Say what you will about the dog-whistle rhetoric and half-at-best truths (don’t fret, folks, our Alternative Fact of the Week feature is coming!), President Trump knows how to put on a show. He probably set a new record for poignant tales of ordinary Americans seated alongside the First Lady — certainly for the number who wound up in tears on live TV. The image of a North Korean dissident pumping his crutches in the air is sure to go down in SOTU lore. The president preened and mugged for the cameras in the House chamber just like he was still presiding over The Apprentice.
By contrast, Governor Hogan’s speech was, and we mean this in the nicest way possible, kinda boring. It was soberly and calmly delivered by a serious-faced governor. It broke no new ground on policy or rhetoric. It treated the governor’s opponents respectfully and passed on opportunities to rail against Democrats on popular issues like ending gerrymandering. Mr. Hogan referred only to one group of guests in the audience, the family of a young veteran who died of a drug overdose, and he treated the moment gently and somberly. The governor’s theme — working together across party lines in Annapolis on the economy, education, the environment and the opioid epidemic — is familiar ground for Mr. Hogan. In fact, it was more or less a retread of his last two State of the State speeches.
And that’s exactly what he needed to do.
Mr. Hogan is a popular Republican governor in a blue state who, despite sky-high job approval, keeps failing to break the 50 percent mark in a hypothetical matchup against his top Democratic rivals.

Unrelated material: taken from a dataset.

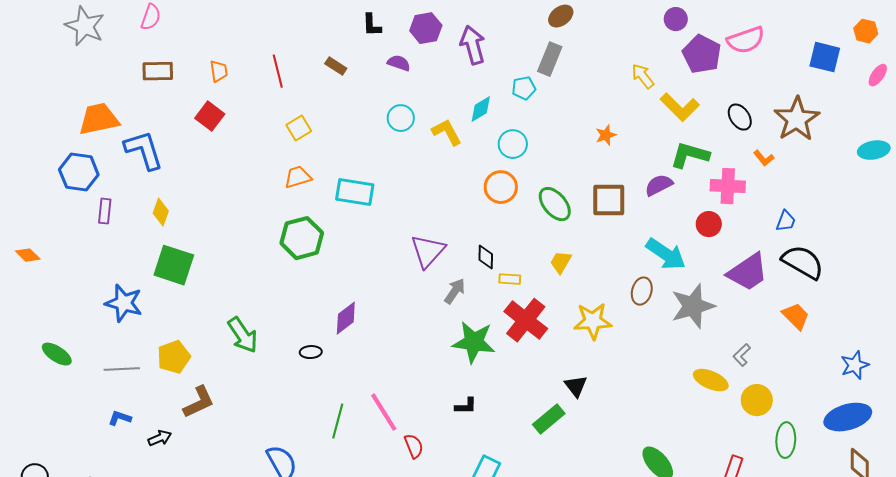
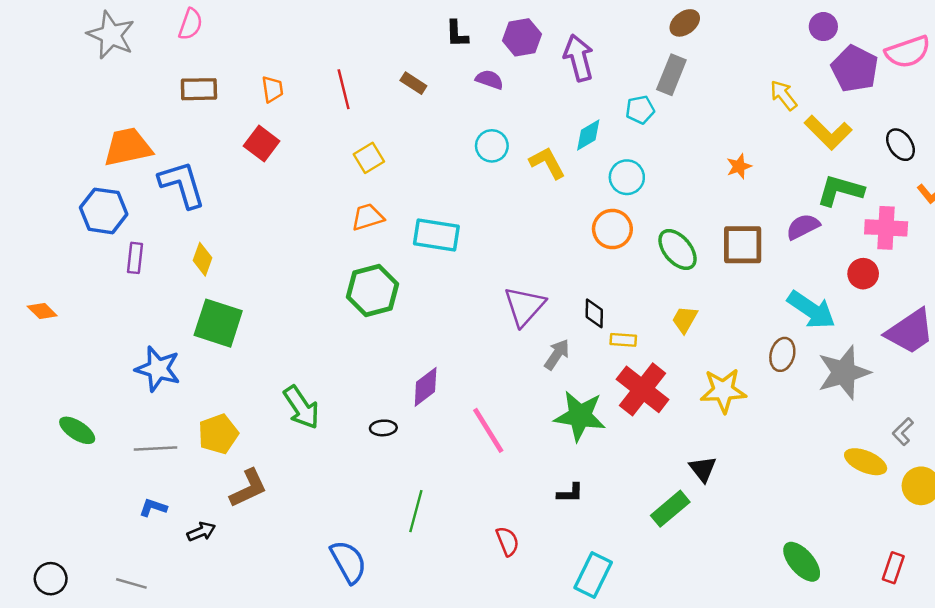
pink line: (384, 412) -> (488, 430), moved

He has to look at what happened in Virginia (where Democrats not only retained the governor’s mansion but also made huge gains in the legislature), Alabama (where a Democrat won a Senate seat for the first time in decades) and Wisconsin (where a Democrat this month won a special state senate election in a district Mr. Trump easily carried in 2016) and wonder what kind of Democratic tide he’s going to be swimming against next fall in a state where Hillary Clinton crushed Mr. Trump. Democrats want badly to tie him to the president, and the more Mr. Hogan can do to seem non-Trumpish, the better.

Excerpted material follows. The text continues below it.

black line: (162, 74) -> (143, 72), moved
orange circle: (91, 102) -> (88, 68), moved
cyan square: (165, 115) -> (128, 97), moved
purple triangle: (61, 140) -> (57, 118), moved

The governor won in 2014 with an outsider campaign that had a distinctly snarky edge in its attacks on the Democratic nominee and the Democratic establishment. But this time around, Mr. Hogan is clearly trying to portray himself not as the happy warrior but as a sober, mature, reasonable leader. He wasn’t trying in this speech to win over the hearts and minds of the electorate. He wasn’t trying to convince voters to take a chance on him. He was just trying not to poke the hornet’s nest.
Whether that will be enough come November, we shall see.